With that came some pretty wild swings in property prices. Sydney led the way, at one point late in the decade having median property prices of $214,500 – almost double the second-most expensive city in Australia at the time (Melbourne, at $122,000). Then, over two years between 1988 and 1990, while most of the rest of Australia saw an increase in property places (Adelaide, at 24.7 per cent and Brisbane, and 22.5 per cent, respectively), Sydney prices dived 24.5 per cent, to the point that it was roughly equivalent to the prices across the rest of the country again.
Recession, rents and revival
The early 90s were one of the most tumultuous for the Australian economy, with the now-infamous ‘recession that Australia had to have’, to use then-Prime Minister Paul Keating’s words. In part because of that recession, through the early 90s, the price of property, relative to rents and incomes, remained pretty steady – there was small growth in each that was roughly parallel.
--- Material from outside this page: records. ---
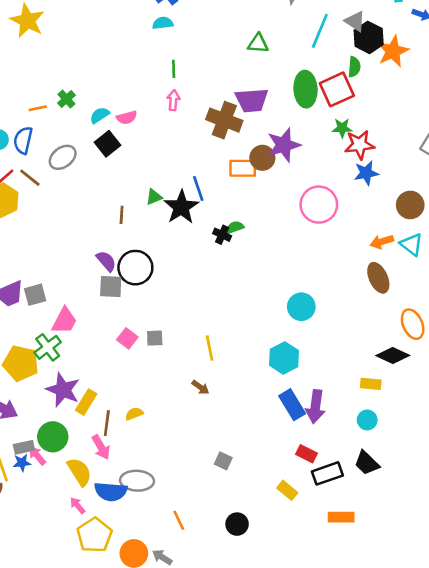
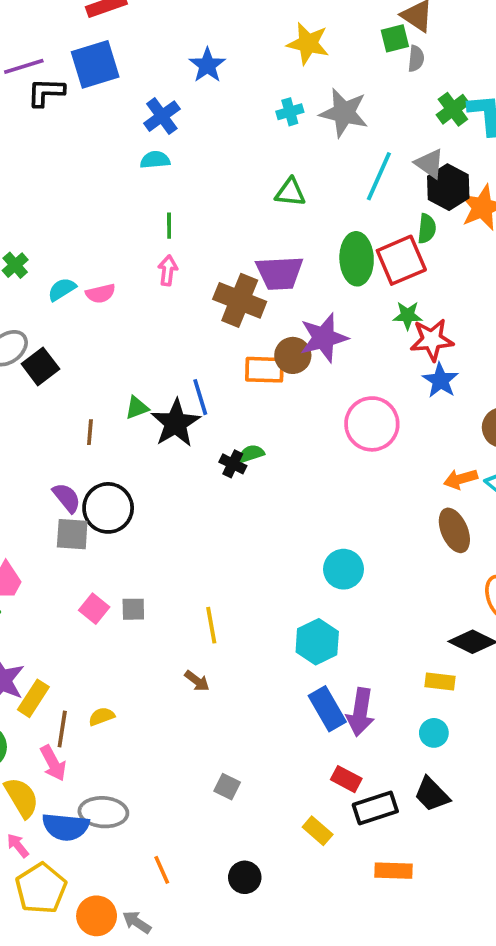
black square: (108, 144) -> (40, 366), moved
blue star: (366, 173) -> (440, 380), turned -30

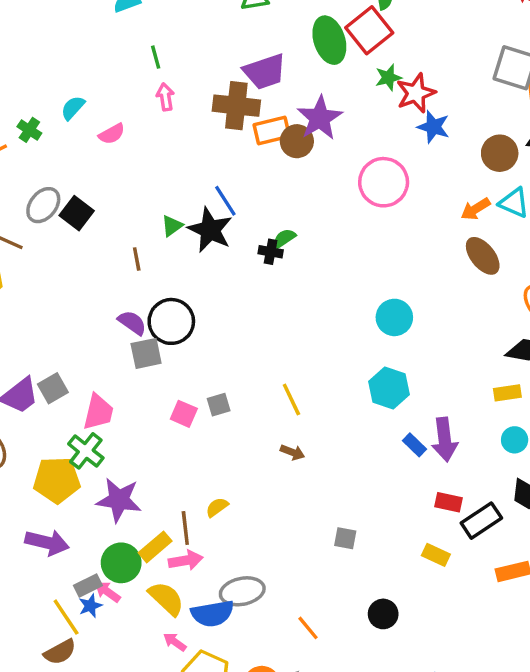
cyan semicircle: (62, 289) -> (73, 108), moved
orange rectangle: (264, 370) -> (272, 130), moved
yellow rectangle: (33, 698) -> (155, 547), moved, turned 32
blue rectangle: (327, 709) -> (414, 445), size x0.6
pink arrow: (53, 763) -> (186, 560), turned -56

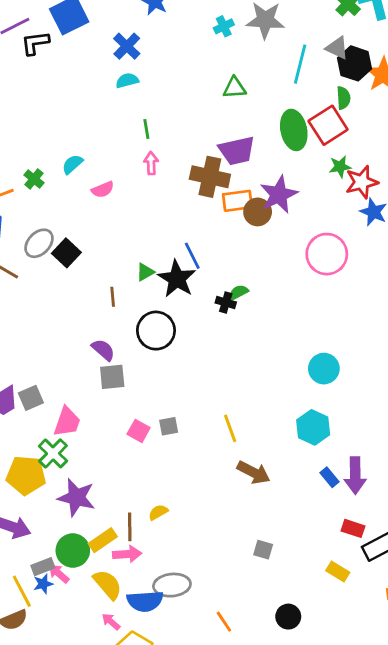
black circle: (171, 321) -> (156, 331), moved
brown arrow: (292, 452) -> (254, 472), moved, size x1.6

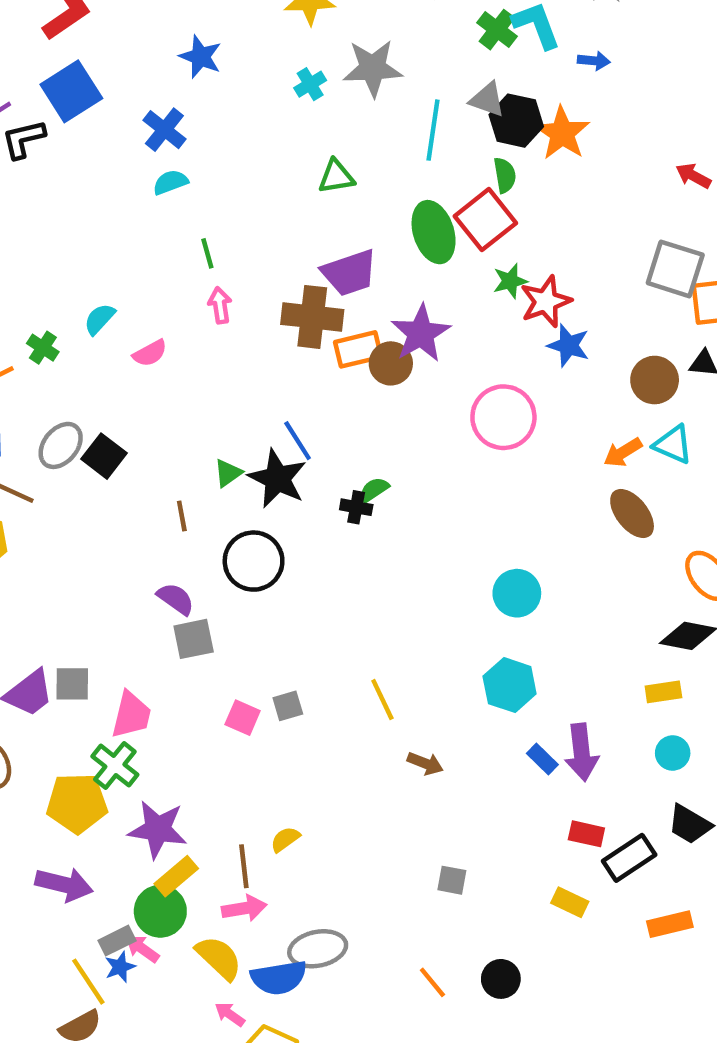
gray square: (31, 398) -> (72, 684), turned 30
brown arrow: (254, 472) -> (425, 763), size x0.7
yellow rectangle: (103, 540) -> (176, 876), moved
orange line: (224, 622) -> (432, 982), moved

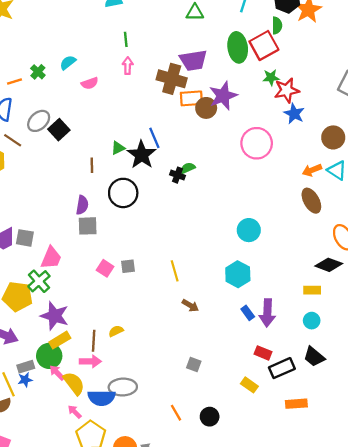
purple semicircle: (176, 599) -> (82, 205), turned 54
pink arrow: (142, 949) -> (57, 373), moved

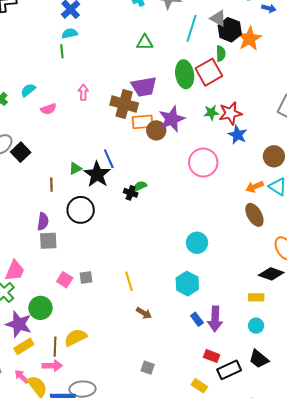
green line: (126, 39) -> (62, 51), moved
green star: (271, 77) -> (211, 113), moved
yellow semicircle: (116, 331) -> (75, 337), size x1.6
green circle: (49, 356) -> (40, 308), moved

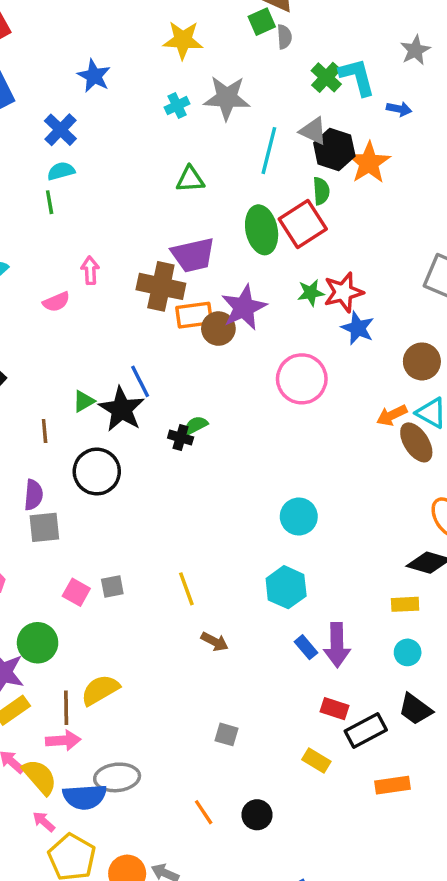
pink semicircle: (48, 109) -> (56, 302), moved
brown ellipse: (254, 215) -> (416, 442), moved

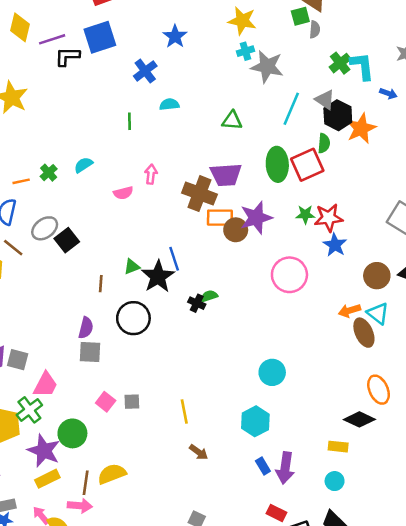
cyan cross: (177, 106) -> (245, 51), moved
cyan semicircle: (61, 171) -> (169, 104), moved

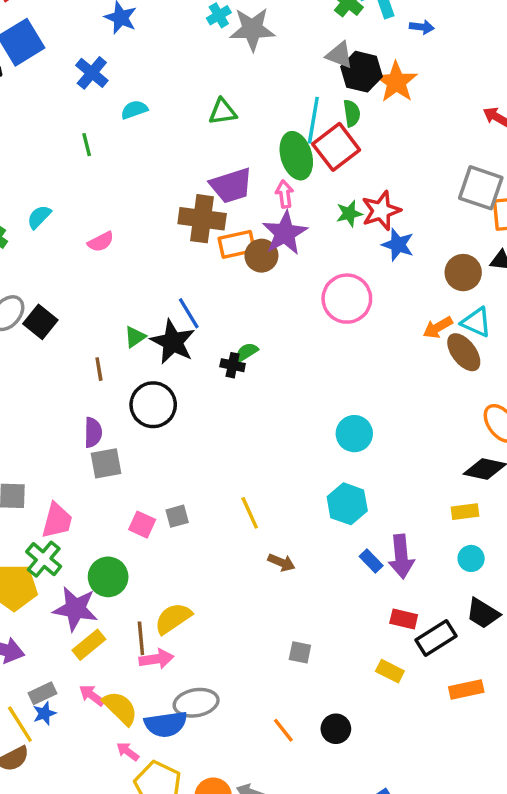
cyan line: (291, 109) -> (313, 120), moved
pink arrow: (151, 174) -> (285, 194), moved
pink arrow: (80, 506) -> (156, 659), moved

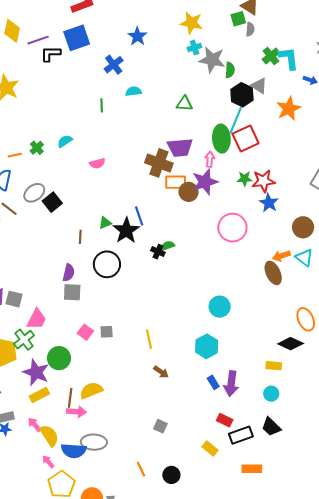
black hexagon: (361, 72) -> (242, 95), moved
green semicircle: (352, 113) -> (230, 70), moved
brown ellipse: (464, 352) -> (273, 273), moved

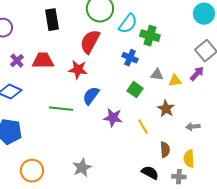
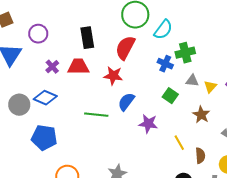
black rectangle: (52, 20) -> (87, 38), moved
green cross: (150, 36) -> (185, 53), moved, turned -30
yellow triangle: (175, 81) -> (210, 87), turned -40
yellow line: (143, 127) -> (179, 143), moved

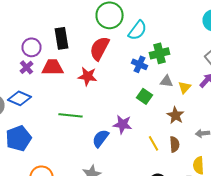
purple circle: (38, 34) -> (32, 47), moved
blue semicircle: (126, 102) -> (100, 138), moved
blue pentagon: (44, 138) -> (18, 138), turned -30
brown semicircle: (200, 156) -> (174, 144), moved

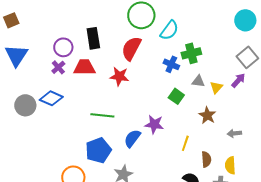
blue pentagon: (18, 138) -> (98, 150), moved
yellow line: (154, 143) -> (185, 143), turned 49
brown semicircle: (174, 144) -> (206, 159), moved

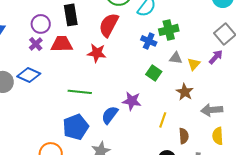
gray arrow: (234, 133) -> (212, 110), size x1.5
yellow semicircle: (230, 165) -> (218, 136), moved

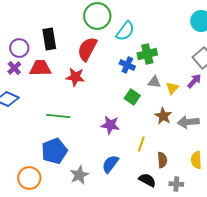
gray arrow: (212, 110) -> (188, 122), moved
blue semicircle: (110, 115) -> (110, 164), moved

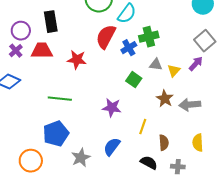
red semicircle: (87, 49) -> (106, 37), moved
blue cross: (127, 65) -> (129, 48), turned 35

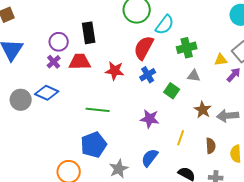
blue cross: (129, 48) -> (148, 75), moved
yellow triangle: (174, 71) -> (221, 60), moved, turned 40
brown semicircle: (164, 143) -> (211, 146), moved

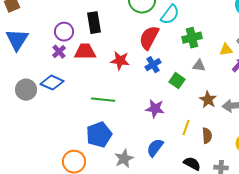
brown semicircle: (211, 146) -> (207, 136), moved

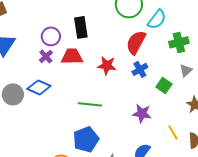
gray triangle: (199, 66) -> (186, 70), turned -48
yellow line: (186, 128) -> (173, 132), turned -49

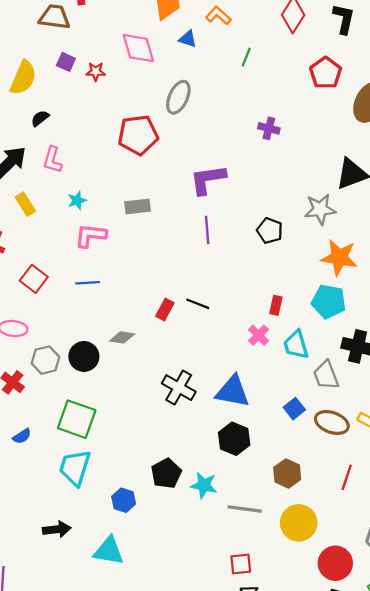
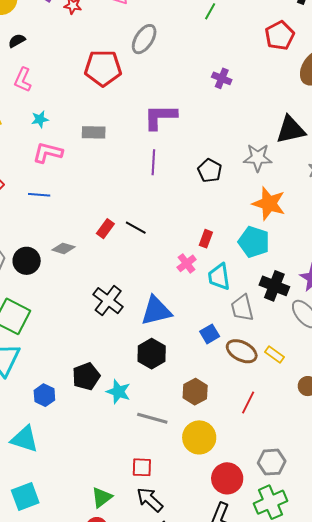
blue triangle: (233, 391) -> (156, 311), turned -32

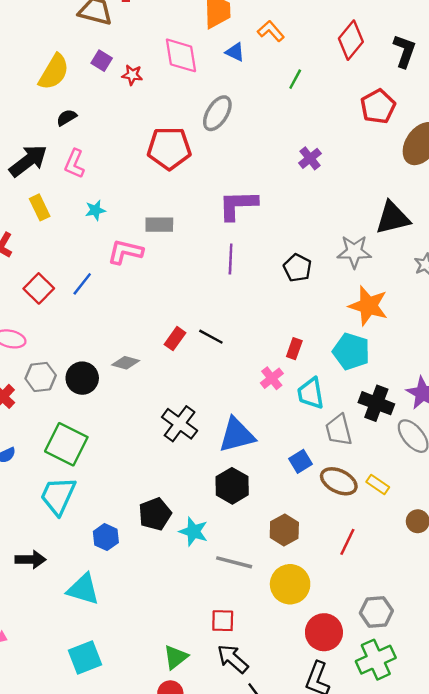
purple cross: (222, 78) -> (310, 158), turned 30
pink L-shape: (48, 153) -> (125, 252), moved
blue line: (39, 195) -> (82, 284), moved, turned -55

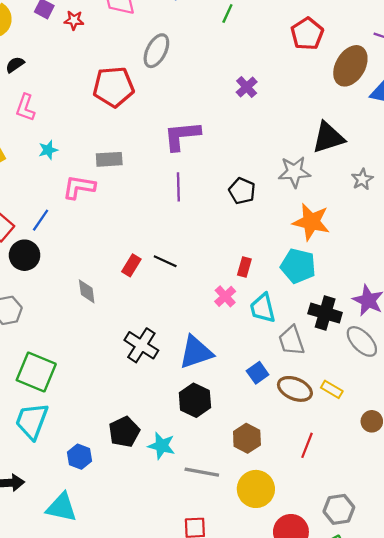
gray diamond: (126, 363) -> (87, 291), turned 70
black circle: (82, 378) -> (25, 255), moved

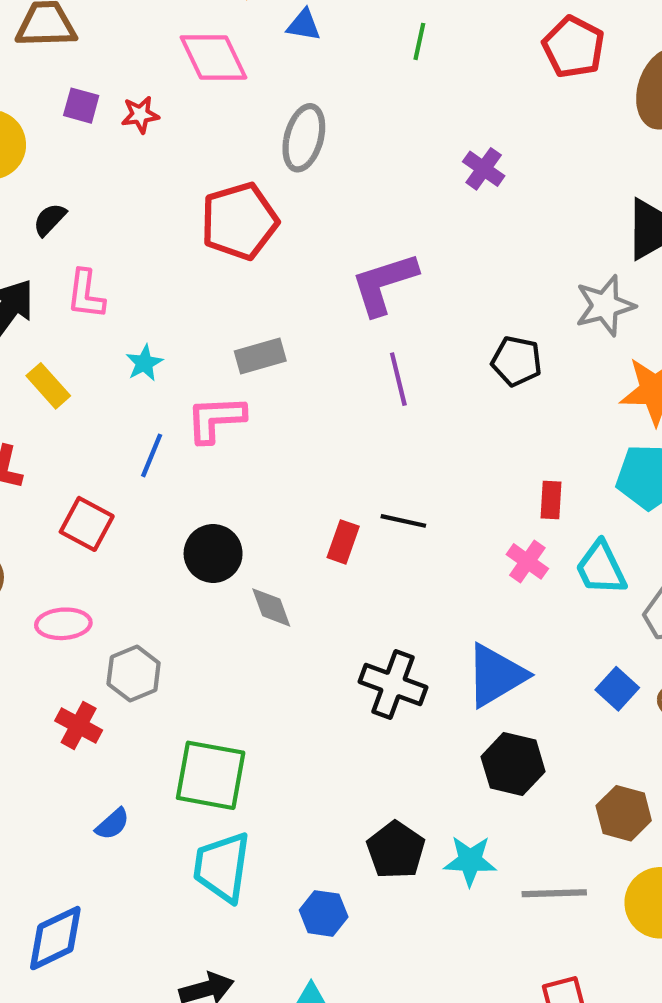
blue line: (41, 220) -> (152, 455), moved
black circle: (25, 255) -> (213, 553), moved

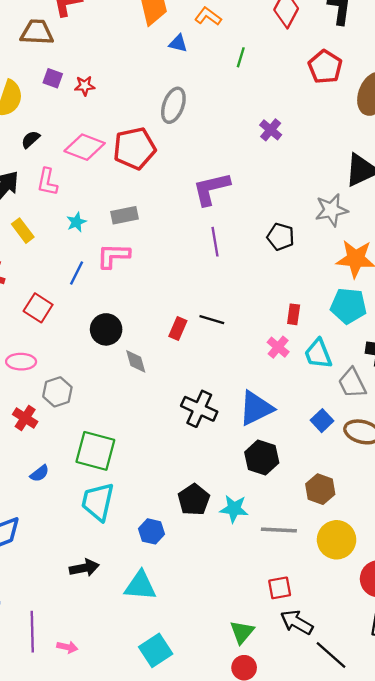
pink diamond: (213, 57) -> (85, 147), moved, turned -48
gray rectangle: (260, 356) -> (124, 215), moved

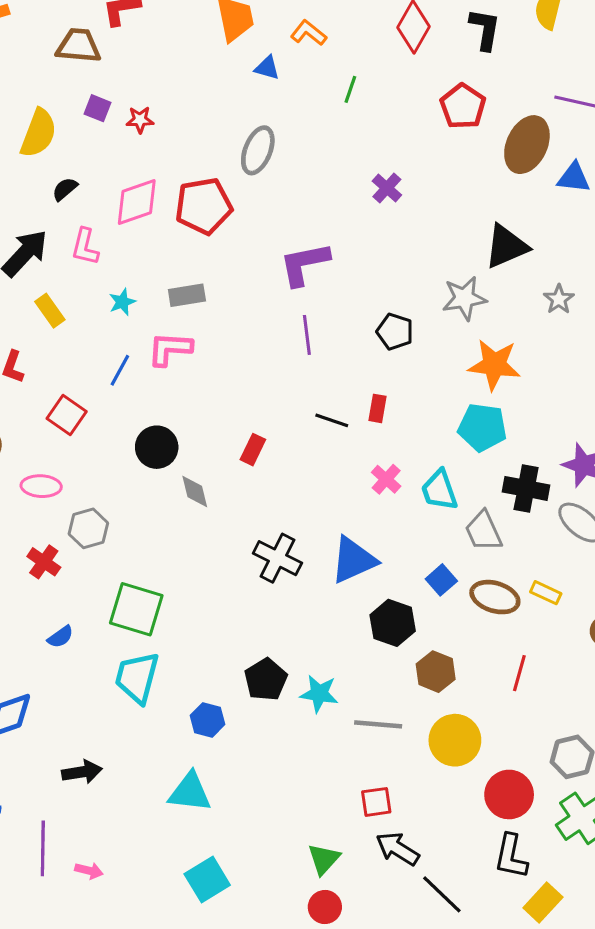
pink diamond: (85, 147) -> (137, 202), turned -42
red rectangle: (294, 314) -> (378, 408), moved
black line: (212, 320) -> (332, 420), moved
black hexagon: (262, 457) -> (393, 623), moved
black arrow: (84, 568) -> (82, 772), moved

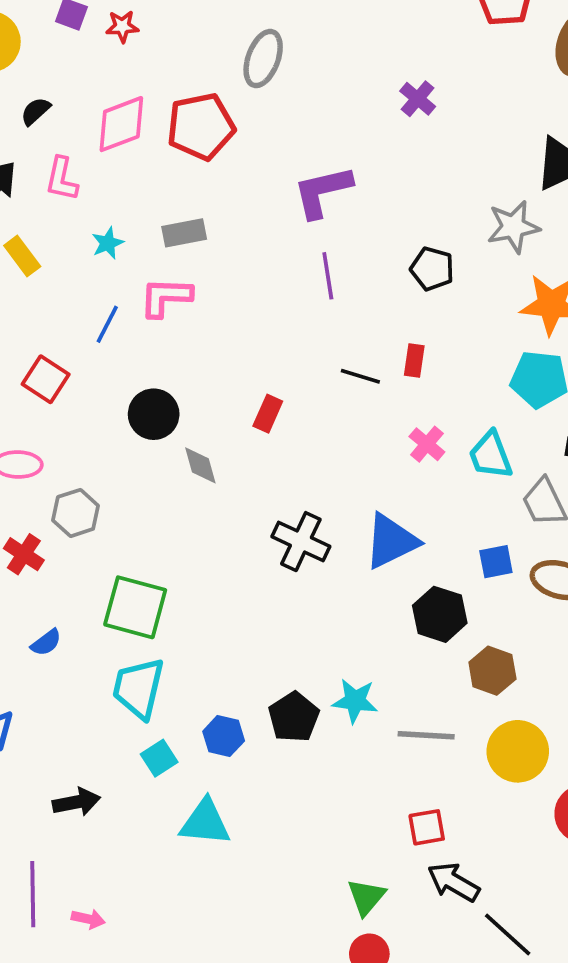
blue square: (441, 580) -> (496, 562), turned 32
black pentagon: (266, 680) -> (294, 717), moved
cyan square: (207, 880) -> (159, 758), moved, size x0.7

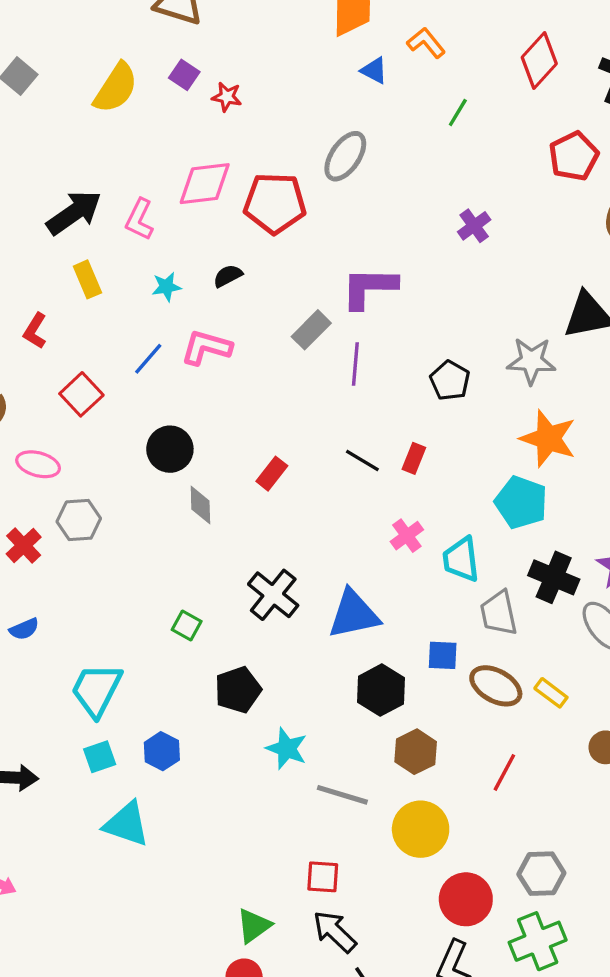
black semicircle: (36, 111) -> (228, 276), moved
gray rectangle: (184, 233) -> (311, 330), moved, turned -48
green square: (135, 607) -> (187, 626), moved, size x0.5
black pentagon: (294, 717) -> (238, 690), moved

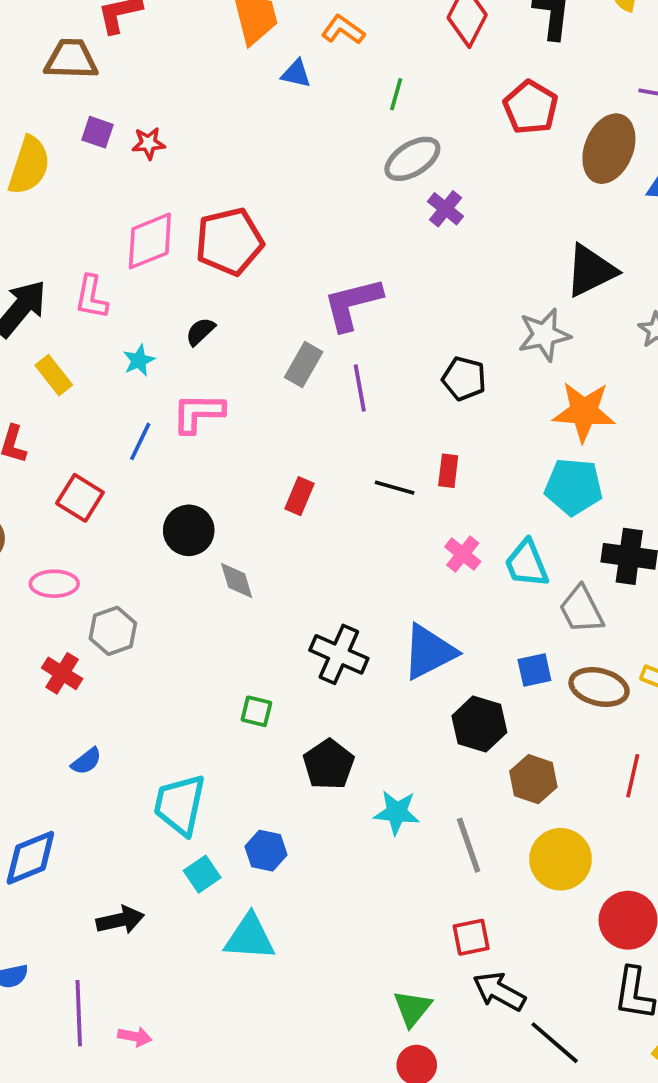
gray ellipse: (345, 156) -> (412, 159), moved, turned 39
red rectangle: (272, 474) -> (300, 496), moved
gray line: (342, 795) -> (469, 845), turned 69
Then came the infamous bubble of the Australian property market. From roughly 1998 though to 2003, there was a sharp, and dramatic escalation of the price of houses compared to people’s incomes. That ratio then levelled off and housing prices again tracked parallel to incomes through to 2012, but the difference between the two ‘lines’ was, from that point on, significant. Much of the state of the current property market – and the reliance Australia puts on property for its very economy – came from this moment, when property became a bubble.
That is not to say there have not been periods of downturn since, however, and those vary from city (and state) to city. Looking at Sydney as the leader in property prices, for example, we see four periods of declines since 2000. Downturns occurred in 2005-2006, 2008-2009, 2011-2012, and now, with prices currently going through another decline. None of these are anywhere near as significant as when Sydney prices declined by 24 per cent, and where Sydney declines other markets often see gains. The bubble itself has yet to burst.
Which raises the question – will it?
Where to next?
When the property market began its current declines, the predictions were that it would be the ‘longest and largest’ since the downturn of the 1980s.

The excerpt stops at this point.